> THE PROBLEM
Below are records. Find each line in them that holds the word "önálló" and copy it.

====== RECORDS TO USE

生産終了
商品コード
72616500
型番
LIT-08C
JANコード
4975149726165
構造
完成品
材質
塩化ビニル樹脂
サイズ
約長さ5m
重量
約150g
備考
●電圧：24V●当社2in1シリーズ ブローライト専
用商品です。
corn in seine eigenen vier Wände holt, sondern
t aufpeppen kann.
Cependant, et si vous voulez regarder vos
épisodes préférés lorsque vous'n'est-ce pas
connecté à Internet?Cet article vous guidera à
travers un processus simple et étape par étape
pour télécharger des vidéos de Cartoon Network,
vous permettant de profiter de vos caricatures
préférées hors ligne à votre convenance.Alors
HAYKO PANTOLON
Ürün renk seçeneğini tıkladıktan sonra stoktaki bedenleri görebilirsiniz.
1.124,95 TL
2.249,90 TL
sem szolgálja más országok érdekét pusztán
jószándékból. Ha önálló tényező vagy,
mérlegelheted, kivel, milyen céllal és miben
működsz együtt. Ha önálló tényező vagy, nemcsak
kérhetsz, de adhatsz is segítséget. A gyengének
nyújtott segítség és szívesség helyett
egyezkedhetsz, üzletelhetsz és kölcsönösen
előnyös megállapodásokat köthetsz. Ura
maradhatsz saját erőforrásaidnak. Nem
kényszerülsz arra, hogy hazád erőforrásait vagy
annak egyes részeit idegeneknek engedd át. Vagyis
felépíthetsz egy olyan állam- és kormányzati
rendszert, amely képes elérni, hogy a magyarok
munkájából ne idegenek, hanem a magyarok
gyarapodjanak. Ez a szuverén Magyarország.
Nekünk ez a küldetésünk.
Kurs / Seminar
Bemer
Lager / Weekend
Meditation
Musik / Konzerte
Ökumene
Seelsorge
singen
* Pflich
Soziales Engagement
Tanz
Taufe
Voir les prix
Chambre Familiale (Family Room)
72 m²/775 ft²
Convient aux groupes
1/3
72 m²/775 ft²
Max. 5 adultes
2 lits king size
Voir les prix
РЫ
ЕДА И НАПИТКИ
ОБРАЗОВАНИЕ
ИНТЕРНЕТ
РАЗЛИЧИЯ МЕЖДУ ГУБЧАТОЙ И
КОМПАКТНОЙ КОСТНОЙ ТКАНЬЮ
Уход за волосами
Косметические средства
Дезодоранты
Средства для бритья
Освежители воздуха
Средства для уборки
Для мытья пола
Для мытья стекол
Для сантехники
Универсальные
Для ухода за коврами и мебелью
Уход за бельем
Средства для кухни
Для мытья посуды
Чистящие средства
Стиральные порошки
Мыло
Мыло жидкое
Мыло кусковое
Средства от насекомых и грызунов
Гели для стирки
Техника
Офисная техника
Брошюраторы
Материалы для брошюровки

============

> EXPECTED OUTPUT
jószándékból. Ha önálló tényező vagy,
működsz együtt. Ha önálló tényező vagy, nemcsak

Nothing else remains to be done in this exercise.